I wouldn't worry about this so much but as a scientist and sometime musician, I am fond of mnemonics, acronyms and abbreviations.

I remember my 'every good boy deserves fruit' and my 'Richard of York gave battle in vain' (although my teachers must have missed a cross-curricular opportunity here because exactly which Richard and what battle eludes me to this day).

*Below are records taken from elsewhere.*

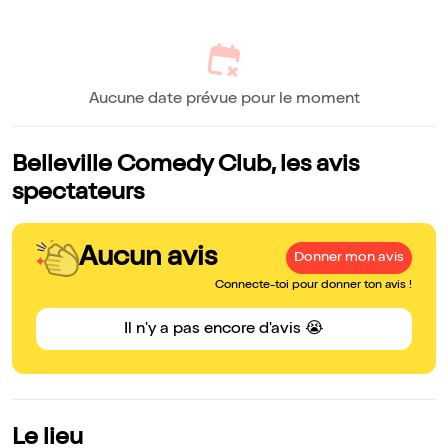
Aucune date prévue pour le moment
Belleville Comedy Club, les avis
spectateurs
Aucun avis
Donner mon avis
Connecte-toi pour donner ton avis !
Il n'y a pas encore d'avis 😭
Le lieu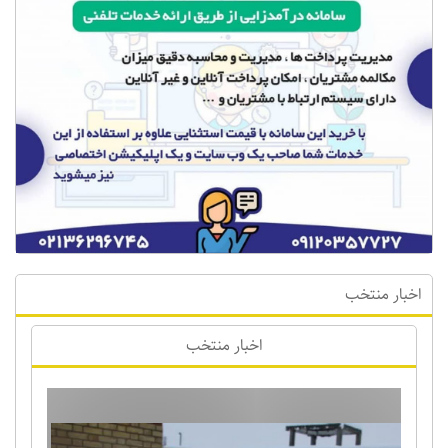
اخبار منتخب
اخبار منتخب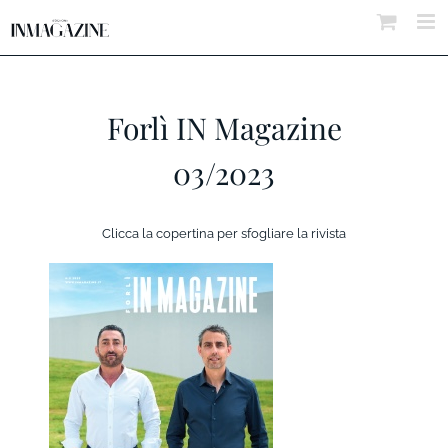
Salta
al
contenuto
Forlì IN Magazine
03/2023
Clicca la copertina per sfogliare la rivista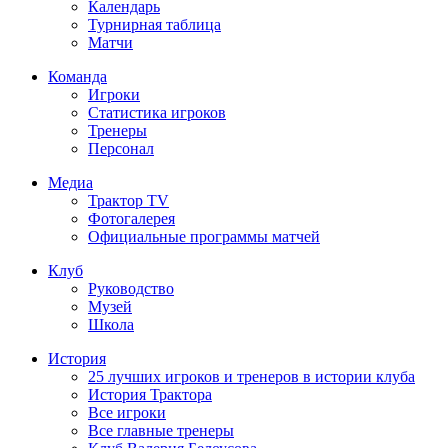
Календарь
Турнирная таблица
Матчи
Команда
Игроки
Статистика игроков
Тренеры
Персонал
Медиа
Трактор TV
Фотогалерея
Официальные программы матчей
Клуб
Руководство
Музей
Школа
История
25 лучших игроков и тренеров в истории клуба
История Трактора
Все игроки
Все главные тренеры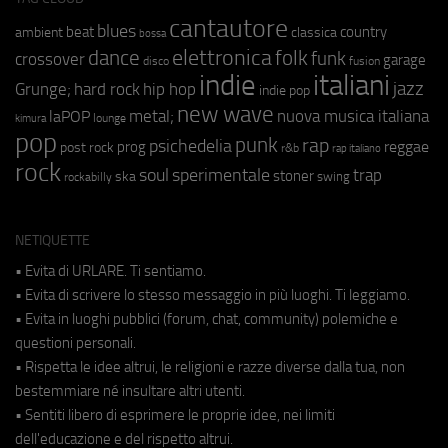
cantautore
blues
beat
country
ambient
classica
bossa
elettronica
dance
folk
funk
crossover
garage
fusion
disco
indie
italiani
jazz
hip hop
Grunge;
hard rock
indie pop
new wave
metal;
nuova musica italiana
laPOP
lounge
kimura
pop
punk
rap
psichedelia
reggae
prog
post rock
r&b
rap italiano
rock
soul
sperimentale
trap
stoner
ska
swing
rockabilly
NETIQUETTE
• Evita di URLARE. Ti sentiamo.
• Evita di scrivere lo stesso messaggio in più luoghi. Ti leggiamo.
• Evita in luoghi pubblici (forum, chat, community) polemiche e
questioni personali.
• Rispetta le idee altrui, le religioni e razze diverse dalla tua, non
bestemmiare né insultare altri utenti.
• Sentiti libero di esprimere le proprie idee, nei limiti
dell'educazione e del rispetto altrui.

Long ago, I mastered BBC, UNESCO and NASA. I've even managed to negotiate CATs, BATs, SATs and GOATs which have all featured in assessment parlance.

I did hear a BBC Today presenter recently introduce a story in which she referred to the 'Department for Children and Families' - a slip maybe or perhaps she, too, found it a bit of a mouthful.

But don't whisper it too loudly or we might be heading for the DfCF before too long!

Paul Topping is a headteacher in the West Midlands.